Well I was just wondering, a capacitor is made of 2 metallic plates separated by insulating material. During the charging of the capacitor electrons flow towards the opposite direction the battery's electric field.
The electrons flow through the insulator at a very very slow speed causing some of the charge, which was supposed to be stored, to be lost?
More specifically the electrons from the metallic plate which accepts the electrons start to flow ( more slowly) and it shouldn't be negatively charged.
Best Answer
Correct.
OK.
In a perfect insulator there will be no charge flow (current) under static voltage conditions. For a less than perfect insulator there will be a leakage current and the capacitor will lose its charge.

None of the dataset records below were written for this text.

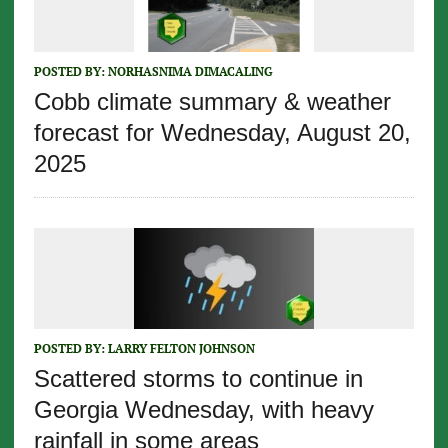
POSTED BY:
NORHASNIMA DIMACALING
Cobb climate summary & weather
forecast for Wednesday, August 20,
2025
POSTED BY:
LARRY FELTON JOHNSON
Scattered storms to continue in
Georgia Wednesday, with heavy
rainfall in some areas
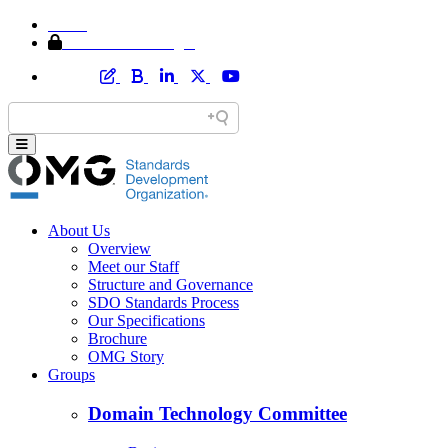
Home
Member Area Login
About Us
Overview
Meet our Staff
Structure and Governance
SDO Standards Process
Our Specifications
Brochure
OMG Story
Groups
Domain Technology Committee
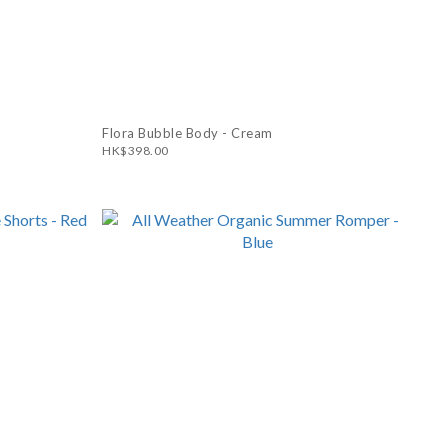
Flora Bubble Body - Cream
HK$398.00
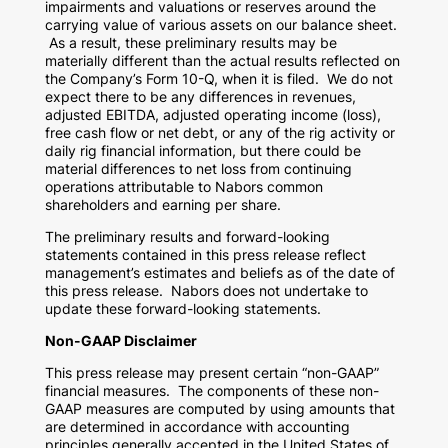
impairments and valuations or reserves around the
carrying value of various assets on our balance sheet.
As a result, these preliminary results may be
materially different than the actual results reflected on
the Company’s Form 10-Q, when it is filed. We do not
expect there to be any differences in revenues,
adjusted EBITDA, adjusted operating income (loss),
free cash flow or net debt, or any of the rig activity or
daily rig financial information, but there could be
material differences to net loss from continuing
operations attributable to Nabors common
shareholders and earning per share.
The preliminary results and forward-looking
statements contained in this press release reflect
management’s estimates and beliefs as of the date of
this press release. Nabors does not undertake to
update these forward-looking statements.
Non-GAAP Disclaimer
This press release may present certain “non-GAAP”
financial measures. The components of these non-
GAAP measures are computed by using amounts that
are determined in accordance with accounting
principles generally accepted in
the United States of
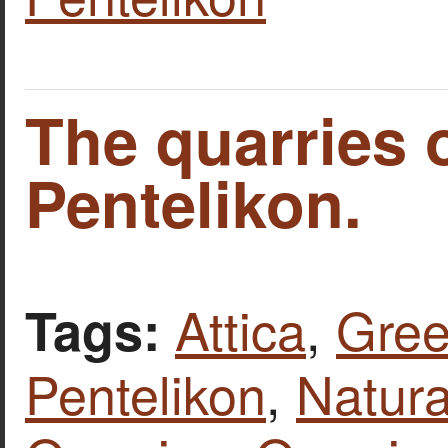
The quarries 
Pentelikon.
Attica
,
Gre
Tags:
Pentelikon
,
Natura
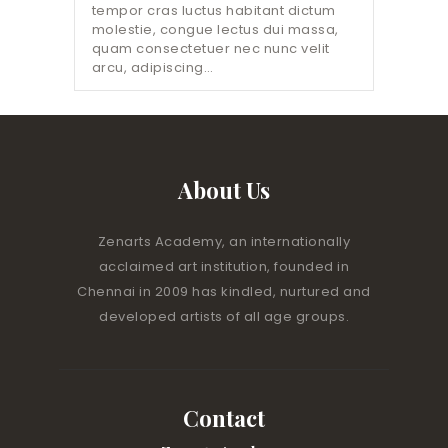
tempor cras luctus habitant dictum
molestie, congue lectus dui massa,
quam consectetuer nec nunc velit
arcu, adipiscing…
About Us
Zenarts Academy, an internationally
acclaimed art institution, founded in
Chennai in 2009 has kindled, nurtured and
developed artists of all age groups.
Contact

Figure 1. Extract from a random electrolytic capacitor series datasheet.
The datasheet shows that for these large Vishay electrolytics that the leakage current, ILS, is measured after the rated voltage, UR, has been applied for 5 minutes. (We can take it from this that there is something that will change a little with "soakage" time.)

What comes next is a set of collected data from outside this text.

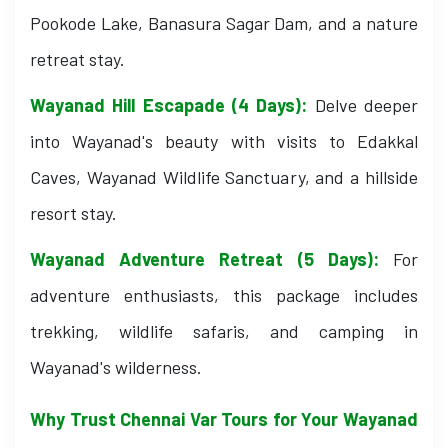
Pookode Lake, Banasura Sagar Dam, and a nature
retreat stay.
Wayanad Hill Escapade (4 Days):
Delve deeper
into Wayanad's beauty with visits to Edakkal
Caves, Wayanad Wildlife Sanctuary, and a hillside
resort stay.
Wayanad Adventure Retreat (5 Days):
For
adventure enthusiasts, this package includes
trekking, wildlife safaris, and camping in
Wayanad's wilderness.
Why Trust Chennai Var Tours for Your Wayanad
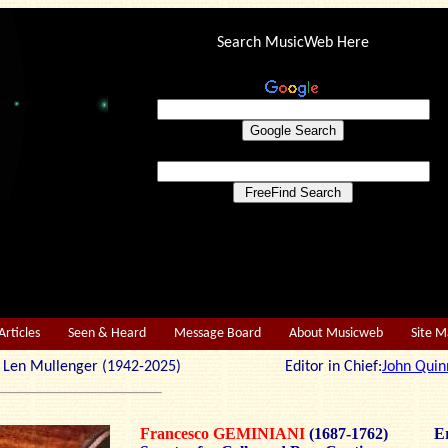
Search MusicWeb Here
Articles
Seen & Heard
Message Board
About Musicweb
Site 
r: Len Mullenger (1942-2025) Editor in Chief:
John Quin
Francesco GEMINIANI
(1687-1762)
Er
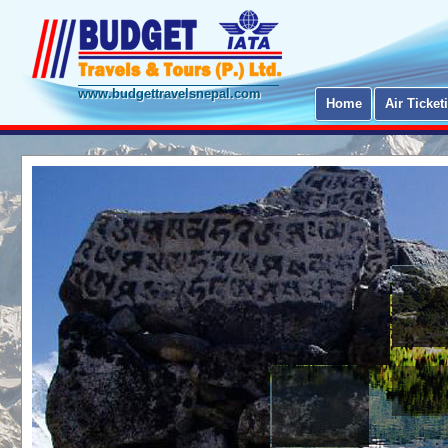
www.budgettravelsnepal.com
Home
Air Ticket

If we look at the first entry, a 10,000 μF, 16 V model the IL is listed as 1.2 mA. The charge on the capacitor is given by \$ Q = C V = 0.01 \ \text F \times 16 \ \text V = 0.16 \ \text C\$.
\$ 1.2 \ \text {mA} = 0.0012\ \text {C/s} \$ so the capacitor is leaking at a rate of \$ \frac {0.0012}{0.16} = 0.0075 \ \text {/s} = 0.75\%\text{/s} \$ while fully charged.
Just by using the UR and IL figures we can calculate the equivalent leakage resistance as \$ R_L = \frac {U_R}{I_L} = \frac {16}{1.2m} = 13.3\ \text k\Omega \$.
simulate this circuit – Schematic created using CircuitLab
Figure 2. Equivalent circuit at 16 V.